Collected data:
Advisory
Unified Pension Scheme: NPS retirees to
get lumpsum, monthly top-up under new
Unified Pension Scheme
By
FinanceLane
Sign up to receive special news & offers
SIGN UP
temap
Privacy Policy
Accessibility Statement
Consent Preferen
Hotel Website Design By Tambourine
---
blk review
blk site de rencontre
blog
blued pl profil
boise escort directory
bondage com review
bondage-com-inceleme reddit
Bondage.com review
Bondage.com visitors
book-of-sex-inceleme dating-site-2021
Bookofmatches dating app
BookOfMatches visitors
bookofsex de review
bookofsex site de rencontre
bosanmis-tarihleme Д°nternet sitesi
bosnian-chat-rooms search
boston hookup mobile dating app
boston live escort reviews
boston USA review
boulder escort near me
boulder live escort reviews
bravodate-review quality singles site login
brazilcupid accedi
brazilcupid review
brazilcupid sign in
==
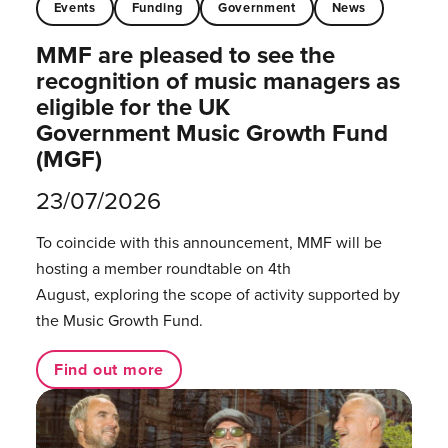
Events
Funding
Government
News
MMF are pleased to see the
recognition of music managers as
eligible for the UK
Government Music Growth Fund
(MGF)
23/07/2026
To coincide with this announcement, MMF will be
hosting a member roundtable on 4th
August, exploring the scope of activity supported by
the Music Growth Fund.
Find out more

### What the task requires
Review the preceding data and report every line that includes the string "rencontre".

### Task output
blk site de rencontre
bookofsex site de rencontre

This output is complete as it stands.